Hill cautions that the new form is not a substitute for a pre-hospital DNR order, although it is transferred with the patient if that situation arises. The per-hospital DNR forms are recognized in California and many other states and allow for the specific choice of refusing resuscitation and other life-sustaining measures when emergency medical services staff are contacted and a patient is transferred to a hospital. (See related story on per- hospital DNR orders, Medical Ethics Advisor, September 1994, pp. 116-120.)
Rather, the preferred intensity of treatment form is an attempt to document the patient’s values and wishes about life-sustaining measures such as resuscitation, antibiotics, artificial nutrition, and even hospitalization itself, say Hill and Purdy.
Hill says, "This document is a guide for the physician to use when walking through these choices with the patient and the patient’s family."

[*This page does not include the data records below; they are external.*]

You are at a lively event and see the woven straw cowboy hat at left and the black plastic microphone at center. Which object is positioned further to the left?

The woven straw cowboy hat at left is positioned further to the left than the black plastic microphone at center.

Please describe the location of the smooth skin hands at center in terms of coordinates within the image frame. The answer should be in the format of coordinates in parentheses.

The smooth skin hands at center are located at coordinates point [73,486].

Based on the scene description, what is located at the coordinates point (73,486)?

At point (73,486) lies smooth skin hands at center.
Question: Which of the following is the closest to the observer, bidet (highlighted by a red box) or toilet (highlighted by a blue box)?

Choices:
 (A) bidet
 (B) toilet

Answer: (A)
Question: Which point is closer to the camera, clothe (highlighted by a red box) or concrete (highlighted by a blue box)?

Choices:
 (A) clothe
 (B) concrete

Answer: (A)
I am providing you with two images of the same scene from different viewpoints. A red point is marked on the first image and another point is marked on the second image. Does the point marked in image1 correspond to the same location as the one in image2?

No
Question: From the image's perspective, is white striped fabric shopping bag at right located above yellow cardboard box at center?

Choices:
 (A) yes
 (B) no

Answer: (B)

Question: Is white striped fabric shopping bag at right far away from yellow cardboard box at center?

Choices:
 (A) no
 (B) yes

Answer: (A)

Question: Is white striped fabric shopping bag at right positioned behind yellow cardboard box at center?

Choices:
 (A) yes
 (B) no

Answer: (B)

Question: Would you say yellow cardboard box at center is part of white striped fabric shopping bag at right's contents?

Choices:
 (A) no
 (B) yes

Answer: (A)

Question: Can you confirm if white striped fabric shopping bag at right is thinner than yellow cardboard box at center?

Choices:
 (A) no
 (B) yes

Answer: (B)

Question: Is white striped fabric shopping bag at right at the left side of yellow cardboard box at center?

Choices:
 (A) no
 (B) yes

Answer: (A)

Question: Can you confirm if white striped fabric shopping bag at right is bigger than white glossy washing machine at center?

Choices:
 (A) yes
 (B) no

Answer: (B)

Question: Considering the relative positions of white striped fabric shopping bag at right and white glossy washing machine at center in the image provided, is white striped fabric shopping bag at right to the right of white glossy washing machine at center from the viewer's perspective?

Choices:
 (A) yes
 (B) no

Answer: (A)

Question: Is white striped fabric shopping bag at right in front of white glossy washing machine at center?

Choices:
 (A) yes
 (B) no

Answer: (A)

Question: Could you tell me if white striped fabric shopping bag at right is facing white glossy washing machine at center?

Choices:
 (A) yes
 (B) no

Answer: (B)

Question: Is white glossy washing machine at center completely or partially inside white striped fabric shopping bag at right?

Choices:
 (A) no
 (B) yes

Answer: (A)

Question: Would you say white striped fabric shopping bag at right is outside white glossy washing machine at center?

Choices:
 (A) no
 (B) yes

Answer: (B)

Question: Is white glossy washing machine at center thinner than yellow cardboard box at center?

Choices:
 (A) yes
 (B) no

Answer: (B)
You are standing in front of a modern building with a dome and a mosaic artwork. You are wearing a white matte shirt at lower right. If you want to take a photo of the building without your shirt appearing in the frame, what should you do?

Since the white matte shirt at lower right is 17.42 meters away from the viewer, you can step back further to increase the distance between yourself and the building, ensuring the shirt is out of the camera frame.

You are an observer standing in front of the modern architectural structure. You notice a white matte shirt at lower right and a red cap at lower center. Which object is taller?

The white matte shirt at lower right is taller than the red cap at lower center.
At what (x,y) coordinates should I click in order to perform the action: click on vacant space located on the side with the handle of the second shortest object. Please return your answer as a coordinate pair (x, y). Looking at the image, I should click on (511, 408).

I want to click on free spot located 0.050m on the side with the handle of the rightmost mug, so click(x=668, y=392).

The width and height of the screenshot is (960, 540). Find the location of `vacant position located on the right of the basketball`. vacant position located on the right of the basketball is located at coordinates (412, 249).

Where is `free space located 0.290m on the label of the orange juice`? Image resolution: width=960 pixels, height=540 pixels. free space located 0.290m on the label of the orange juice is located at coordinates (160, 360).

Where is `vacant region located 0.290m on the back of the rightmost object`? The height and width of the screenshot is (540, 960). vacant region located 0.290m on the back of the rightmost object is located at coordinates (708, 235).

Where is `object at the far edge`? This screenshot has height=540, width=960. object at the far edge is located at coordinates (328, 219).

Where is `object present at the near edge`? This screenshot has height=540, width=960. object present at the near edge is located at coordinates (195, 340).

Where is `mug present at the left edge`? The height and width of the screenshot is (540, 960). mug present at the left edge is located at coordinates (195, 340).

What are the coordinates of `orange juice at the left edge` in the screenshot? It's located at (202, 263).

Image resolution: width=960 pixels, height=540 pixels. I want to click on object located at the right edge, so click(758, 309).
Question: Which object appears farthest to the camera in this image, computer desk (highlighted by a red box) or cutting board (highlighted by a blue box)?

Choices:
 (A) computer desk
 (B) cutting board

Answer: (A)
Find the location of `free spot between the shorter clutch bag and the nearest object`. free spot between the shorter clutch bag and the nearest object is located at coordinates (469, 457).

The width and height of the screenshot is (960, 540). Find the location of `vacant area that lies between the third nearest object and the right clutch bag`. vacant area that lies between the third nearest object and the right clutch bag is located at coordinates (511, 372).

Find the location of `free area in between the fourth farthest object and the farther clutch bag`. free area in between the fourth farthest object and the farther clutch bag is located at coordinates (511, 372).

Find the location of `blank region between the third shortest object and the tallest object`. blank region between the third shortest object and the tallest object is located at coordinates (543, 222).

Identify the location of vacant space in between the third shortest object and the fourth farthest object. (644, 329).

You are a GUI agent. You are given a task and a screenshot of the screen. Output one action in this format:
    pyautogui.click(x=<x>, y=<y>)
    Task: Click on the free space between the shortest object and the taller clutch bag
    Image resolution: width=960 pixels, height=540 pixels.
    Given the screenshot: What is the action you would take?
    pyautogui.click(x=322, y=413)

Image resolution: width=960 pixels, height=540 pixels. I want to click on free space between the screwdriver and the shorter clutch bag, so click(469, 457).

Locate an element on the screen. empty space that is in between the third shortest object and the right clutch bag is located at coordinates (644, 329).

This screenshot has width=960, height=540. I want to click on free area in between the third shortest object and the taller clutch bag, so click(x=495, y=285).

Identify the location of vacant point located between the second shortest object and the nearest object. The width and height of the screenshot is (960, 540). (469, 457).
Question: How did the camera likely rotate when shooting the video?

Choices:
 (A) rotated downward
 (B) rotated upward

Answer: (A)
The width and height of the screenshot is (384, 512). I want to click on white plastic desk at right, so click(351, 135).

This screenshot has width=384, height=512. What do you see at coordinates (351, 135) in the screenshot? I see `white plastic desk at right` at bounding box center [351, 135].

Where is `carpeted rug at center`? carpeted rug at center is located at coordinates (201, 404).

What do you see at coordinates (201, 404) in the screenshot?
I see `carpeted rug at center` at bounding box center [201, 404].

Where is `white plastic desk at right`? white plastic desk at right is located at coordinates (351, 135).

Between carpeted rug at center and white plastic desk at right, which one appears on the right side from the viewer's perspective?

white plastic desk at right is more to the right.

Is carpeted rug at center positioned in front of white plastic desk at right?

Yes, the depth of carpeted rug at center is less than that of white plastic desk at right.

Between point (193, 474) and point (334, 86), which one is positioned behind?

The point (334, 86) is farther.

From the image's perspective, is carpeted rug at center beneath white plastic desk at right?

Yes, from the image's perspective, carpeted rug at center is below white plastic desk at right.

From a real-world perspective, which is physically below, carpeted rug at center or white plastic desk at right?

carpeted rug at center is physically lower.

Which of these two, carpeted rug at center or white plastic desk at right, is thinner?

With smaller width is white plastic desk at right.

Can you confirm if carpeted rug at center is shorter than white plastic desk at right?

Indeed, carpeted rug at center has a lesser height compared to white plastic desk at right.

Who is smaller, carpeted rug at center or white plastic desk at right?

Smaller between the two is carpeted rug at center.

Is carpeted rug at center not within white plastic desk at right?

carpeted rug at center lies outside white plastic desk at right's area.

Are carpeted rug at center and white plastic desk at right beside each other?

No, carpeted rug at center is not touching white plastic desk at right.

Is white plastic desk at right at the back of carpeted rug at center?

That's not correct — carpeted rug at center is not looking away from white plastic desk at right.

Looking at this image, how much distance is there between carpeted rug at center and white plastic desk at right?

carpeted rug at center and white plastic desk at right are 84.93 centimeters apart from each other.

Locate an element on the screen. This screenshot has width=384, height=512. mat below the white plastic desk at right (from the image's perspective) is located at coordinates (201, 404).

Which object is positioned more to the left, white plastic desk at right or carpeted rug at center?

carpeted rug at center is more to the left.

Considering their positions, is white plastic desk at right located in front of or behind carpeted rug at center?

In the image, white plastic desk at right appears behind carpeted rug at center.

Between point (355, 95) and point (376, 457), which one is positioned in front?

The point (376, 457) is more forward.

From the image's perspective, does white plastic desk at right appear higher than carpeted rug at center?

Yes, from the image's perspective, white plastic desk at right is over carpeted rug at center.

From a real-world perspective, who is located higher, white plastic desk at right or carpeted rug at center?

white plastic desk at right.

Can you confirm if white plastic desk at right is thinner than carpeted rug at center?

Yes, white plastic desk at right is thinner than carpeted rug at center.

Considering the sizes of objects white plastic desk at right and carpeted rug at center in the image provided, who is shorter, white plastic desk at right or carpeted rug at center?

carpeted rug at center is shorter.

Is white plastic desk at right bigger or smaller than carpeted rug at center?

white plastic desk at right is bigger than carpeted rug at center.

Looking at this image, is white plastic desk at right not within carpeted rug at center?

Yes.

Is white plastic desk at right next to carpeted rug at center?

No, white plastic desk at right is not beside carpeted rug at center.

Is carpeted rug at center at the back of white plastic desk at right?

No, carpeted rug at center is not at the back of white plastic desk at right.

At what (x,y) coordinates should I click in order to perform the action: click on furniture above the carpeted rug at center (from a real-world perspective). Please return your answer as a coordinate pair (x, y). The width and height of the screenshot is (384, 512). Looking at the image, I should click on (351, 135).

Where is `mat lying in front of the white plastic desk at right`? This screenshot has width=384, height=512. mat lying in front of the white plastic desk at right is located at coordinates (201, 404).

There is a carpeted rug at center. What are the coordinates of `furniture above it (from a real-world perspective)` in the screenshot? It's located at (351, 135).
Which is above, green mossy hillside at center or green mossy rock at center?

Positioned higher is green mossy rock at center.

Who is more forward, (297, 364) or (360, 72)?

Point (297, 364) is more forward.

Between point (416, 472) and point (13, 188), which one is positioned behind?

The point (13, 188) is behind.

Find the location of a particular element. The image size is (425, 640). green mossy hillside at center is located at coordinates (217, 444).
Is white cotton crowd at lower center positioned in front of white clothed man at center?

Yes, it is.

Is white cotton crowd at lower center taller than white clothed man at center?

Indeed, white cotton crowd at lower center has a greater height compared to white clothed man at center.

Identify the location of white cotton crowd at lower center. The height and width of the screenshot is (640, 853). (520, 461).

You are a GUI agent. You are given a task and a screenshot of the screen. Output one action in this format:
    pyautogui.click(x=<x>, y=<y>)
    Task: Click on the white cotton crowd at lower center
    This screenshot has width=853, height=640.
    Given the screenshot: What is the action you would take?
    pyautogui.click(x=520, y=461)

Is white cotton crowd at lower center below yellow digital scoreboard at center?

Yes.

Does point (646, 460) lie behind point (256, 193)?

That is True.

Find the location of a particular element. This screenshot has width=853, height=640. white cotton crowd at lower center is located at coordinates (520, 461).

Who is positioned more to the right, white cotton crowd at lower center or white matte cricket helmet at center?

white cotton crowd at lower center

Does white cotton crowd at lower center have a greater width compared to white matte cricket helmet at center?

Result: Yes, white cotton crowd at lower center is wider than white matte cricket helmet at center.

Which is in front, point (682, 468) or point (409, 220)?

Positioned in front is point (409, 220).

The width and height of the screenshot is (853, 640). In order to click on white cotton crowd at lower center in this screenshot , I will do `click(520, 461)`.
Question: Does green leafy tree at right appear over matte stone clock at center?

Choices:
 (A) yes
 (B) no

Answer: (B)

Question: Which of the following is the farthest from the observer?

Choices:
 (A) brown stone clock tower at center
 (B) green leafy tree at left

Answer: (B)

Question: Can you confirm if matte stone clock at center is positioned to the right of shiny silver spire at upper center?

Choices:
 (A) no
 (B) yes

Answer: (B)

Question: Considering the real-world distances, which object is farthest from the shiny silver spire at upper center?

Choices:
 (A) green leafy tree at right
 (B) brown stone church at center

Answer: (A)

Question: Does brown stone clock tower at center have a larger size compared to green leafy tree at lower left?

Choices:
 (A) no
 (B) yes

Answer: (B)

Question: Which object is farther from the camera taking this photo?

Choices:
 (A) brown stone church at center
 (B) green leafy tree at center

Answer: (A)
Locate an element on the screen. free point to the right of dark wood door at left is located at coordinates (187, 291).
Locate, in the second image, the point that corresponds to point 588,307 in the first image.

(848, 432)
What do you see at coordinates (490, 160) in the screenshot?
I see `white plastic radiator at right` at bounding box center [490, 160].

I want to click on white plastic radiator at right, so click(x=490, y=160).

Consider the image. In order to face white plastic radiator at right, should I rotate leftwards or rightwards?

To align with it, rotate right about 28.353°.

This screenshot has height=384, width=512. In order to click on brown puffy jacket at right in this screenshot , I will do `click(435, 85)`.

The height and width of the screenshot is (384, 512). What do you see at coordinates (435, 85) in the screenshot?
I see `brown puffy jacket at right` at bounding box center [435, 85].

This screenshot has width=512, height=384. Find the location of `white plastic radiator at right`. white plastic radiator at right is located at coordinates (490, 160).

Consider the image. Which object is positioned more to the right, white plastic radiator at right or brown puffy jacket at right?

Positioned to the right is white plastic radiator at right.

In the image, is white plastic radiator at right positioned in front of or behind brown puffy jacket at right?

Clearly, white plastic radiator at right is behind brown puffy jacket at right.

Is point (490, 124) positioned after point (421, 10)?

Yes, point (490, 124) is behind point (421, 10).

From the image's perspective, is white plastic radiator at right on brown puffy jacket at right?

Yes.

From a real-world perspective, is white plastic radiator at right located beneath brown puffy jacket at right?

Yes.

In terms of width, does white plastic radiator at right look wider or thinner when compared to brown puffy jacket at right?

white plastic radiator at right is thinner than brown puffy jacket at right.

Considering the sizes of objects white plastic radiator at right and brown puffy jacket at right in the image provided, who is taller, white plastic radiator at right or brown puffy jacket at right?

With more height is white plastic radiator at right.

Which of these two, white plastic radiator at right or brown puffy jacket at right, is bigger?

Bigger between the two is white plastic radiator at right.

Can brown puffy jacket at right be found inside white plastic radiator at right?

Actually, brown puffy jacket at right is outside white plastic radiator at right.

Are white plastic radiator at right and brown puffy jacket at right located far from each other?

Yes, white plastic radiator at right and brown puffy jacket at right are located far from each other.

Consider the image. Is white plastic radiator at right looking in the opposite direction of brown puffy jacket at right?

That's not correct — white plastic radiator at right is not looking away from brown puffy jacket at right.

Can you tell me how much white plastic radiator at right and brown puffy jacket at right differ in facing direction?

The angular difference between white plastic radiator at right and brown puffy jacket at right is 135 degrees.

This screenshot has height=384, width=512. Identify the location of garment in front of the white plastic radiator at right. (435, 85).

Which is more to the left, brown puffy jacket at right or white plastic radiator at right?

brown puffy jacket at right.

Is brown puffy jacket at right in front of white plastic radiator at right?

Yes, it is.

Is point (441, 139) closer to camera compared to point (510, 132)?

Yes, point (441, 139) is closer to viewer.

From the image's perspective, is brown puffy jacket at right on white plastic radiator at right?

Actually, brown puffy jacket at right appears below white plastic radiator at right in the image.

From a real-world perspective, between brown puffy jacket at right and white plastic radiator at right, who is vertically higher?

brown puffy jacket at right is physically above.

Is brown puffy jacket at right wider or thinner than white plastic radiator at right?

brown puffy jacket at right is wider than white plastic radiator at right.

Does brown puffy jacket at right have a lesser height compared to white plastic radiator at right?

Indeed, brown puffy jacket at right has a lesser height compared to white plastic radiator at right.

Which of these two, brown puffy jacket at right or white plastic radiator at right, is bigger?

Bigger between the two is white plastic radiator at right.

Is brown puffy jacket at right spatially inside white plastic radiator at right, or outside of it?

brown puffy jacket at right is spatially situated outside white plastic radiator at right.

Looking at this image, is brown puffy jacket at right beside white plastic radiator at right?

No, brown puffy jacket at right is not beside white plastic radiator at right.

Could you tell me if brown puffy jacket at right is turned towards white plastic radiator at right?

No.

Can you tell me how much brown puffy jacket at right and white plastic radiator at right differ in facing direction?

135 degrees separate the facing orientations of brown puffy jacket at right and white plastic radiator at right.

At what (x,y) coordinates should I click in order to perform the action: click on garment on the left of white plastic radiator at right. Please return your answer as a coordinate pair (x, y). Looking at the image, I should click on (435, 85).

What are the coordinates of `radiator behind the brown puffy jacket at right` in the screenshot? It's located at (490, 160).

The form also includes palliative care options under a section on the goals of care, and it strives to delineate some specific treatment choices and differing circumstances for their use. For example, the following statement describes palliative care as a choice: "If a palliative care approach is chosen, the primary goals of treatment will be to reduce suffering, promote comfort, and preserve dignity, with the understanding that these goals may require flexibility e.g. hospitalization for symptom control or use of antibiotics for an infection that is uncomfortable but not life-threatening."
Other documentation
When the patient is admitted to the long-term care facility, the new form also requires the additional step of documenting and attaching any court orders, such as those regarding guardianship, that may have a future impact on a medical treatment decision.
Hill says the new forms are being used by doctors in both the hospital and nursing home setting and have helped providers in both settings to make ethical decision making clearer. "The medical society serves as a multi-institutional ethics committee resource in the case of our preferred intensity of treatment initiative," he says.
Long-term care facilities often lack important ethical resources and struggle to make a variety of decisions that are different and more complex than those in less-acute settings.
Purdy recommends that other state medical societies look at ways that they can serve as an ethics resource to institutions in their regions. When it comes to treatment decisions, the long-term care facility remains subject to a host of state regulations that can intimidate its compliance with the known wishes of a patient.
In many states, including California, nursing homes can be cited for withholding or withdrawing life support without specific documentation, Purdy says. CMA physicians’ documentation of patient wishes in the new form has significantly decreased nursing homes’ reluctance to end treatment.
"Many of our nursing homes now look to us for guidance on other ethics issues, as well," Purdy says.